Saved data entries
┌──

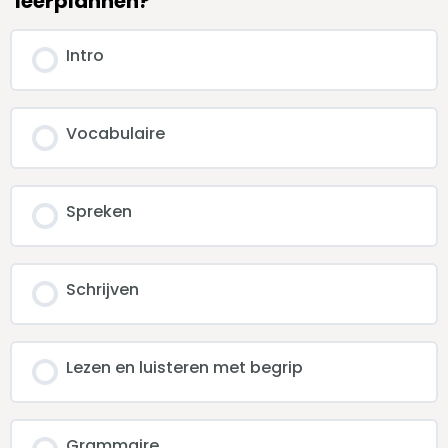
leerplannen?
Intro
Vocabulaire
Spreken
Schrijven
Lezen en luisteren met begrip
Grammaire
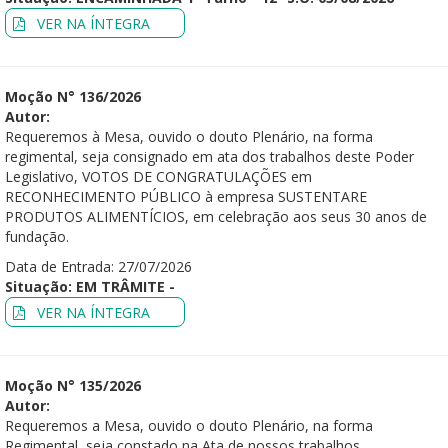
VER NA ÍNTEGRA
Moção N° 136/2026
Autor:
Requeremos à Mesa, ouvido o douto Plenário, na forma
regimental, seja consignado em ata dos trabalhos deste Poder
Legislativo, VOTOS DE CONGRATULAÇÕES em
RECONHECIMENTO PÚBLICO à empresa SUSTENTARE
PRODUTOS ALIMENTÍCIOS, em celebração aos seus 30 anos de
fundação.
Data de Entrada: 27/07/2026
Situação: EM TRÂMITE -
VER NA ÍNTEGRA
Moção N° 135/2026
Autor:
Requeremos a Mesa, ouvido o douto Plenário, na forma
Regimental, seja constado na Ata de nossos trabalhos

└──

Exact duplicates of all the entries are required, and no image may appear in them.

leerplannen?
Intro
Vocabulaire
Spreken
Schrijven
Lezen en luisteren met begrip
Grammaire
VER NA ÍNTEGRA
Moção N° 136/2026
Autor:
Requeremos à Mesa, ouvido o douto Plenário, na forma
regimental, seja consignado em ata dos trabalhos deste Poder
Legislativo, VOTOS DE CONGRATULAÇÕES em
RECONHECIMENTO PÚBLICO à empresa SUSTENTARE
PRODUTOS ALIMENTÍCIOS, em celebração aos seus 30 anos de
fundação.
Data de Entrada: 27/07/2026
Situação: EM TRÂMITE -
VER NA ÍNTEGRA
Moção N° 135/2026
Autor:
Requeremos a Mesa, ouvido o douto Plenário, na forma
Regimental, seja constado na Ata de nossos trabalhos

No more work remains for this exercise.